Growing up the 35-year-old said he was singled out as a youngster for being a half cast. His mother is white and father is black. The problems he encountered took place both during and outside of school. Tsonga was born in the French town of Le Mans, which is famous for its annual 24-hour Motor sport race.

“Since I was a child I have had to regularly experience racial discrimination and inappropriate comments,” he said.
“I was the only half-breed in my elementary school, so you can imagine what was happening.’
“All of them were nicknames, insults, I had to bear that when I was a teenager I was continually stopped on the street asking for my papers, people who met me covered their bag as if they was afraid I was going to steal from them and they wouldn’t even let me pass in some places when I went with my friends.”

Whilst nowadays France has grown to be a much more tolerant country like many others, incidents such as the one involving Floyd proves that there is still much more needed to be done.

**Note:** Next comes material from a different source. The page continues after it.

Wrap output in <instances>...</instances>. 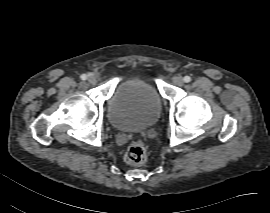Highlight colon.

As for Tsonga, he hopes his son Sugar, who was born in 2017, will not go through the same as him.

“There are still a lot of people who make offensive comments without realizing it because discrimination is so ingrained that for many it is not even so. But there are words that can hurt a lot. I have had a hard time finding my place and my identity; I just hope that my son doesn’t feel like a stranger wherever you go,” he concluded.

Tsonga is the last Frenchman to contest a grand slam final at the 2008 Australian Open. So far in his career he has won 18 ATP titles and peaked at a ranking high of fifth back in 2012.